_Stored records_.

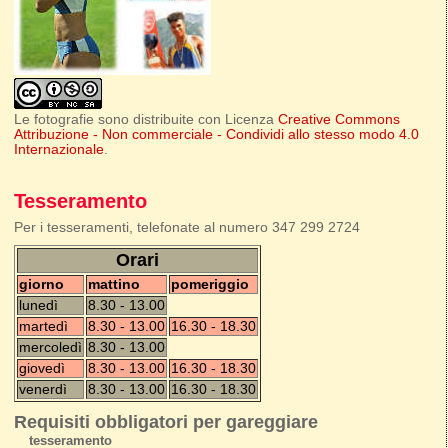
Le fotografie sono distribuite con Licenza
Creative Commons
Attribuzione - Non commerciale - Condividi allo stesso modo 4.0
Internazionale
.
Tesseramento
Per i tesseramenti, telefonate al numero 347 299 2724
Orari
giorno
mattino
pomeriggio
lunedì
8.30 - 13.00
martedì
8.30 - 13.00
16.30 - 18.30
mercoledì
8.30 - 13.00
giovedì
8.30 - 13.00
16.30 - 18.30
venerdì
8.30 - 13.00
16.30 - 18.30
Requisiti obbligatori per gareggiare
tesseramento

_What this task involves_.
Word for word, repeat the lines of data above, omitting every picture.

_Result of the task_.
Le fotografie sono distribuite con Licenza
Creative Commons
Attribuzione - Non commerciale - Condividi allo stesso modo 4.0
Internazionale
.
Tesseramento
Per i tesseramenti, telefonate al numero 347 299 2724
Orari
giorno
mattino
pomeriggio
lunedì
8.30 - 13.00
martedì
8.30 - 13.00
16.30 - 18.30
mercoledì
8.30 - 13.00
giovedì
8.30 - 13.00
16.30 - 18.30
venerdì
8.30 - 13.00
16.30 - 18.30
Requisiti obbligatori per gareggiare
tesseramento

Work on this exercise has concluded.